Everyone from developers to government workers to homeowners tends to agree that the systems used for paying property taxes or completing the transfer of property titles make for a painful process. It’s outdated, cumbersome — oh, and vulnerable to hacker theft, too.
Balcony Technology Group – one of the first graduates of the NJ FAST program at Stevens Institute of Technology in Hoboken — feels it has a product that can change that.
Dan Silverman, CEO and co-founder of the Hoboken-based firm, said his startup has a blockchain-based system of managing land record data that’s more efficient than the same software platforms that local governments have relied on the past several decades.
He and his 15-person team developed that solution as part of the NJ FAST program’s first graduating class. Gregg Lester, the startup’s president, said the experience was both amazing and crucial for their nascent business.
Balcony emerges from the incubator after experiencing 200% growth in 2024. Their leaders say they’ve gone a lot of the distance toward their goal of signing up New Jersey municipalities for a system that modernizes land records – with a focus on ownership transfers and compliance documents – while keeping it better protected from the ransomware attacks that have cost municipalities millions of dollars.
Cybersecurity firm Sophos published a recent report that showed 72% of ransom demands topped $1 million for state and local governments in 2024. The city of Hoboken, where the startup is based, reported that it was another victim of ransomware within the past two months.
Alexander McGee, the company’s other co-founder and head of governmental affairs, points to an example of the type of impact they can make with their work in Orange, one of the startup’s first city partners following its launch in May. There, most properties sold reportedly didn’t have required certificate of habitability documents on file, verifying basic requirements have been met for a property to be lived in.
The problem for them, and many other local governments, is a disconnect between sometimes antiquated technologies, McGee said.
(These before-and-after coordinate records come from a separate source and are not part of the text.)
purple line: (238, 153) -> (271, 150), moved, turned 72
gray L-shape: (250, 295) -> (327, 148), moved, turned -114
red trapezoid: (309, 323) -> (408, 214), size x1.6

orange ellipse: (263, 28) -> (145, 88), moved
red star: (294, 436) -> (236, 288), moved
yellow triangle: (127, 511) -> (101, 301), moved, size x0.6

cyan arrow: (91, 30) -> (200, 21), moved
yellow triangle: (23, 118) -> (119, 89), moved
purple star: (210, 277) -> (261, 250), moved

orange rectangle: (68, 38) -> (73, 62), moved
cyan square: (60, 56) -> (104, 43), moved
The Balcony team markets their technology as a layer that connects municipal records to provide better, more transparent notifications regarding documents such as these.
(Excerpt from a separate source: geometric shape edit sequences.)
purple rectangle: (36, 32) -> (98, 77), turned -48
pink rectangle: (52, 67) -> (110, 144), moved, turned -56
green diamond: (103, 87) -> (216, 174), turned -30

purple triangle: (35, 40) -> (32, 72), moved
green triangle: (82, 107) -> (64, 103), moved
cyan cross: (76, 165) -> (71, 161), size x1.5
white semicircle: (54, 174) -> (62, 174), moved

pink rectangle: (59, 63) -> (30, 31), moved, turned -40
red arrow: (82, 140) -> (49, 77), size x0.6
“Local governments don’t really have great technology as a whole, but they interact with people more than any other area of government,” McGee said. “So, we believe if we’re able to give people in government the proper tools, they can increase their margins, they can increase their overall compliance with different departments while also providing a better place to live, as citizens will be more aware of what’s going on.”
The startup has even grander ambitions than partnering with local governments to store and encrypt land data. McGee said they’ve been in conversation with the U.S. Department of the Treasury about helping solve some of their technology problems. McGee said their solution could help track the purchase of land next to military bases and critical infrastructure by potential foreign adversaries.
In short, they’re just at the tipping point of an idea they believe could put New Jersey tech startups on the map in a major way.
“No matter what your political affiliation is … the tailwinds are shifting: Government is taking more of a positive stance now on efficiency within governmental systems, cleaning up broken systems that are causing taxpayers a lot of money, and there’s more of a pro-blockchain stance,” Silverman said. “We couldn’t have known that this would be lining up timing-wise with what we’re out to accomplish, but it is.”